(Data excerpts)

-------

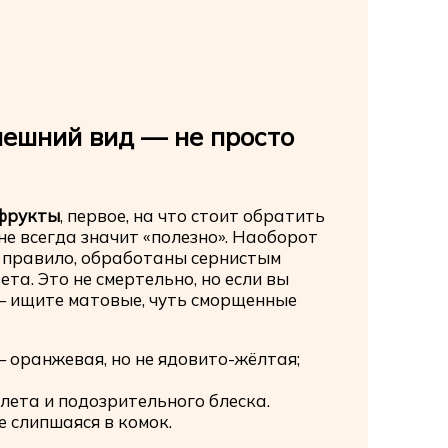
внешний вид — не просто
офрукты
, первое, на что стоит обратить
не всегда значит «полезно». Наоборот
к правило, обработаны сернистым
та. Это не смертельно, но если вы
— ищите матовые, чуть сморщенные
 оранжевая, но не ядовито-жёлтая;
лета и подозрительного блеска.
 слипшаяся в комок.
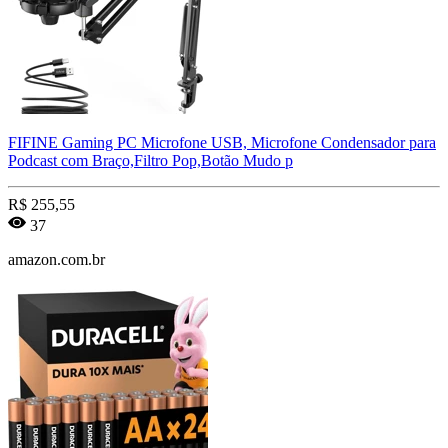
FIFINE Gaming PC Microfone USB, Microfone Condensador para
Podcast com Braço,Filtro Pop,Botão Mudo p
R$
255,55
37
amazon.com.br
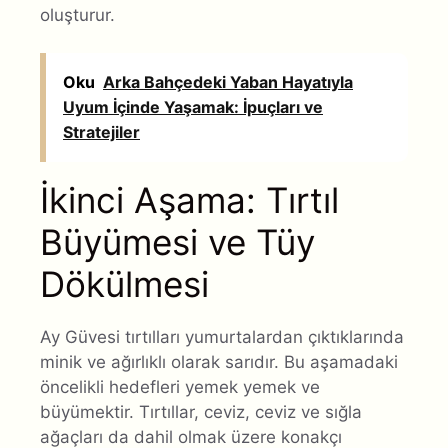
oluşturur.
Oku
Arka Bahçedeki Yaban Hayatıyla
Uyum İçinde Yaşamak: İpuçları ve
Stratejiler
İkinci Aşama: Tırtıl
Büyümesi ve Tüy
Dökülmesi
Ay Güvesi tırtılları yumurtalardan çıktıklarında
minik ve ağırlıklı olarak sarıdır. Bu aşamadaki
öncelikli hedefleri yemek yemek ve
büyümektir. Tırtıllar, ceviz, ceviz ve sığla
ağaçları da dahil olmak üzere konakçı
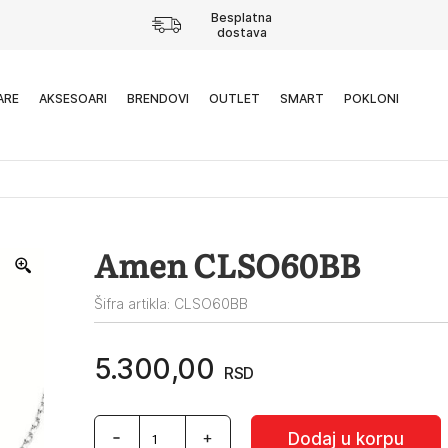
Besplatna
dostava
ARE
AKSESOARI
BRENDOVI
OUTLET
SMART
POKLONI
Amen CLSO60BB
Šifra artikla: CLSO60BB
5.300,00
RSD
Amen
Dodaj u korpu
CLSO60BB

-------

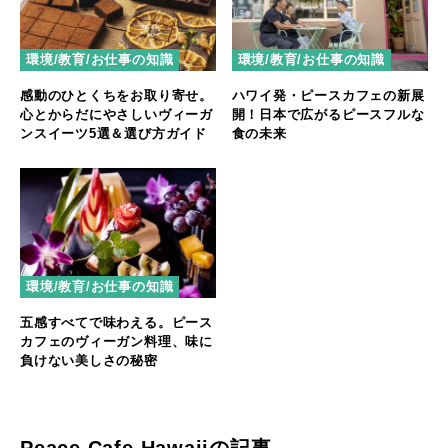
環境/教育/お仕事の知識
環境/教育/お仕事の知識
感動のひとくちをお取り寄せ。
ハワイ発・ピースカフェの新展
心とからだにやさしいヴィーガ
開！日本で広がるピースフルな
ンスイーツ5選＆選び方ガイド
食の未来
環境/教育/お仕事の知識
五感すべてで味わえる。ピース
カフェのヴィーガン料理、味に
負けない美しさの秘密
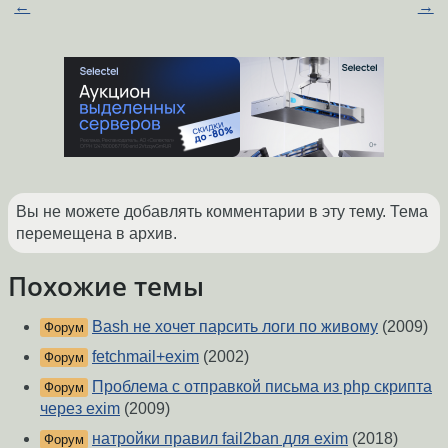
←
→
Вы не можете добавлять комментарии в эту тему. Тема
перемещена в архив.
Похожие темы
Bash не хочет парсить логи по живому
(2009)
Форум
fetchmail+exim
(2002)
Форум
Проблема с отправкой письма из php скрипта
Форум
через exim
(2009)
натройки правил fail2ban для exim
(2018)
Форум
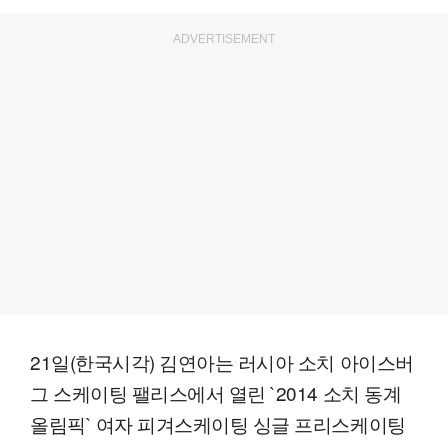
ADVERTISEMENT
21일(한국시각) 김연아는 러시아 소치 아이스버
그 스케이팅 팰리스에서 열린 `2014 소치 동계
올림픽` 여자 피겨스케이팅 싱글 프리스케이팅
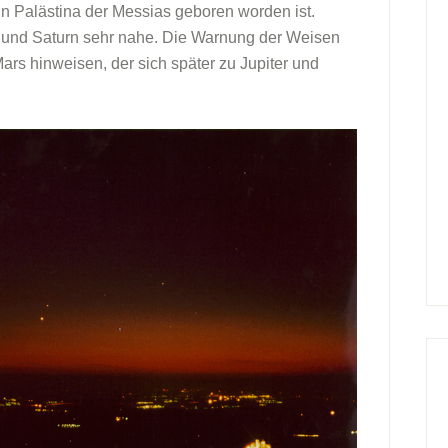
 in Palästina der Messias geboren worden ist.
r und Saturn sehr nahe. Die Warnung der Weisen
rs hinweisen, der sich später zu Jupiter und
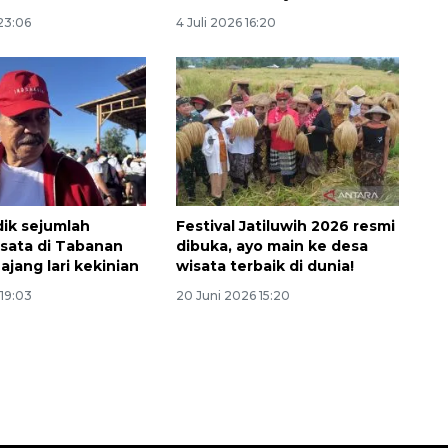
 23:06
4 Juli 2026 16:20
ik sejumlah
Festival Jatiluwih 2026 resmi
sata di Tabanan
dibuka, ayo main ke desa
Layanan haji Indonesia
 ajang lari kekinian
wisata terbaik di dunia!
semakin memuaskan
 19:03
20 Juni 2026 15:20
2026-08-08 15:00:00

-------

*INSTRUCTIONS FOR THE TASK*
Leave out every line above except those from the line with "4 Juli 2026 16:20" up to and including the line with "2026-08-08 15:00:00", and copy those exactly.

*TASK OUTPUT*
4 Juli 2026 16:20
ik sejumlah
Festival Jatiluwih 2026 resmi
sata di Tabanan
dibuka, ayo main ke desa
Layanan haji Indonesia
 ajang lari kekinian
wisata terbaik di dunia!
semakin memuaskan
 19:03
20 Juni 2026 15:20
2026-08-08 15:00:00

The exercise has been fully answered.